The first form, with <file>, tells the preprocessor to search for the file in the directory that holds header files for the standard library (by default). The second form, with "file", tells the preprocessor to look for the file in the current directory (by default).


Symbol definitions

You can tell the preprocessor to perform substitutions. For example,

  #define SHORT_MAX 0xffff
tells the preprocessor to replace SHORT_MAX by 0xffff. Notice that there is no = sign and no semicolon. It is just a textual substution. For example,
  short n = SHORT_MAX;
is replaced by
  short n = 0xffff;
The preprocessor only does substitions of full words. For example, directive
  #define FOG (backup * 3)
causes line
  int i = FOG + DEFOG;
to be replaced by
  int i = (backup * 3) + DEFOG;

By convention, symbols defined in preprocessor directives are written in all upper case letters, so that someone reading the program can recognize them. The convention is not always followed, however, and you can define any symbol that would be an allowed C++ variable name.

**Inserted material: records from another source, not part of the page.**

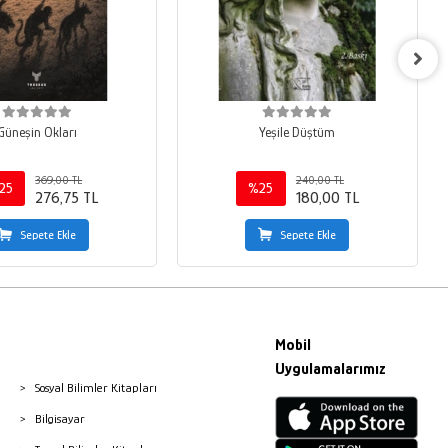
Güneşin Okları
Yeşile Düştüm
369,00 TL
240,00 TL
25
%25
276,75 TL
180,00 TL
Sepete Ekle
Sepete Ekle
Mobil
Uygulamalarımız
Sosyal Bilimler Kitapları
Bilgisayar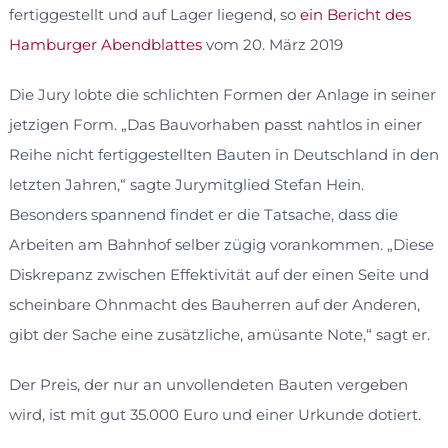
fertiggestellt und auf Lager liegend, so
ein Bericht des
Hamburger Abendblattes
vom 20. März 2019
Die Jury lobte die schlichten Formen der Anlage in seiner
jetzigen Form. „Das Bauvorhaben passt nahtlos in einer
Reihe nicht fertiggestellten Bauten in Deutschland in den
letzten Jahren,“ sagte Jurymitglied Stefan Hein.
Besonders spannend findet er die Tatsache, dass die
Arbeiten am Bahnhof selber zügig vorankommen. „Diese
Diskrepanz zwischen Effektivität auf der einen Seite und
scheinbare Ohnmacht des Bauherren auf der Anderen,
gibt der Sache eine zusätzliche, amüsante Note,“ sagt er.
Der Preis, der nur an unvollendeten Bauten vergeben
wird, ist mit gut 35.000 Euro und einer Urkunde dotiert.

If you want to remove a preprocessor definition, use #undef. For example,

  #undef FOG
removes the definition of FOG.


Symbol definitions with parameters

You can define preprocessor symbols with parameters. For example,

  #define MUNCH(x,y) x = crunch(y)
causes
  MUNCH(fork, 2*w+1);
to be replaced by
  fork = crunch(2*w+1);
Similarly,
  #define MAX(a,b) (((a) > (b)) ? (a) : (b))
causes
  int n = MAX(y*z, x);
to be replaced by
  int n = (((y*z) > (x)) ? (y*z) : (x));
Notice the parentheses. The preprocessor does a textual substitution, and you do not want to find that the substitution causes expressions to be reparsed. For example, if you define
  #define SUM(x,y) x + y
then expression
  ostrich = sparrow * SUM(2, trex);
is replaced by
  ostrich = sparrow * 2 + trex
which calls for multiplying sparrow by 2 and then adding trex. A correct definition of SUM is
  #define SUM(x,y) ((x) + (y))


The preprocessor processes everything, including substituted text

The value of symbol defined by the preprocessor can refer to other symbols that are also defined by the preprocessor. For example,

  #define MAX_NUM_VERTICES 1000
  #define MAX_NUM_NODES	   MAX_NUM_VERTICES
causes both MAX_NUM_VERTICES and MAX_NUM_NODES to be replaced by 1000.


Conditional compilation

Sometimes you want part of a program to be compiled only in certain circumstances. You can do that using #if or #ifdef or #ifndef. For example,

  #ifdef DEBUG
    printf("debugging print");
  #endif
tells the preprocess to put the printf line into the program if preprocessor symbol DEBUG is defined, and to leave it out if DEBUG is not defined.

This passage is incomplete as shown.